Here’s a list of some of the other screenings to look forward to:
During the era of racial segregation there was a rich culture of independent African-American filmmaking and black-owned movie houses. Pioneering African-American filmmakers Oscar Michaeux and Spencer Williams made movies that played to black audiences, riffing on canards and stereotypes about African-Americans that were legion in Hollywood filmmaking. Lying Lips (1939), directed by Michaeux, and The Blood of Jesus (1941), directed by Williams, screen on Oct. 17.
“Wicked Woman & Bad Girls Go To Hell.” There’s an entire subculture devoted to worshipping the C and D camp movie cult classics featuring scheming women and stupid chumps — and, usually, inept scripts, acting and direction. Two of them, Wicked Woman (1953) and Bad Girls Go To Hell (1965) screen on Nov. 14.
A tribute to maybe the ultimate New York film director — and no, it’s not Woody Allen or Martin Scorsese.
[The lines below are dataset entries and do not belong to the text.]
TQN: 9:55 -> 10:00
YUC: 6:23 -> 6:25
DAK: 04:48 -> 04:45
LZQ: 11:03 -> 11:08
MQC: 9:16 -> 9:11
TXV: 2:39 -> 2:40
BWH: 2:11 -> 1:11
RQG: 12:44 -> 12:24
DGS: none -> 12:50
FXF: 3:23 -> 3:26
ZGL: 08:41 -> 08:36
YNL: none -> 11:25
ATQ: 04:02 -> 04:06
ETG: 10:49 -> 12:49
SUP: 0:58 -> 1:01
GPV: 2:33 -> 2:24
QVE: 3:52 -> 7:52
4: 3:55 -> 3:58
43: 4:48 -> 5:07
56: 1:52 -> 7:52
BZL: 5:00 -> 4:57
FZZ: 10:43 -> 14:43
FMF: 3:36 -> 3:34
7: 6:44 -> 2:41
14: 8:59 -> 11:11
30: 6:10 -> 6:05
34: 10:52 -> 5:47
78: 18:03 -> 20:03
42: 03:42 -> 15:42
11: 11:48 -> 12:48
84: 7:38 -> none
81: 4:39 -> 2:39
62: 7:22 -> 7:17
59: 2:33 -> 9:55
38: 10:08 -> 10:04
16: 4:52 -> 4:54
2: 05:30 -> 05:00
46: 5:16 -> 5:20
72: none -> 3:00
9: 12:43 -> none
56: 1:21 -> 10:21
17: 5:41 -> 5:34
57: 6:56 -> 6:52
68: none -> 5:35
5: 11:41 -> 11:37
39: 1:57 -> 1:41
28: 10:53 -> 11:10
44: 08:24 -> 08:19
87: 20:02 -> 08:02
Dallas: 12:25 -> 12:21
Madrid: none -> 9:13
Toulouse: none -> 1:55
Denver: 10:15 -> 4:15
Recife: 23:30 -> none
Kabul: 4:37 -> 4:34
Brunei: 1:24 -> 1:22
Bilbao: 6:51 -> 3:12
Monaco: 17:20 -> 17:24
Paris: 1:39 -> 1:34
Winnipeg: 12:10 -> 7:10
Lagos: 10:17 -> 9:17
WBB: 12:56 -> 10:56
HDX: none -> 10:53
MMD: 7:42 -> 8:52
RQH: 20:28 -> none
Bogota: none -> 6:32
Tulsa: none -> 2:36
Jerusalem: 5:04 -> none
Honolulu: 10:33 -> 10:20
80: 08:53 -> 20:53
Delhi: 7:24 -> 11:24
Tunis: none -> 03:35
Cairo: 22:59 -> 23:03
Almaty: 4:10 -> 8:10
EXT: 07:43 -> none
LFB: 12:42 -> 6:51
Two Sidney Lumet classics, 12 Angry Men, set in a New York City jury room, and Murder on the Orient Express, which is set, not on the #7 line to Flushing, but in the 1920s on the luxurious Paris to Constantinople train, screen Nov. 28.
Finally, a tribute to two talents who died this year. New York Times photographer Bill Cunningham, who for decades, took the pulse of the city streets, and the times, by looking at its fashion. And experimental filmmaker and professional cinematographer Peter Hutton, who filmed going to sea on container ships. Dec. 12.
All screenings begin at 7 p.m. in the Mayer Room of the Howe Library.
For a complete listing, and schedule, consult thehowe.org/media/pdf/event-series-schedules/cine-salon-20-flyerx.pdf.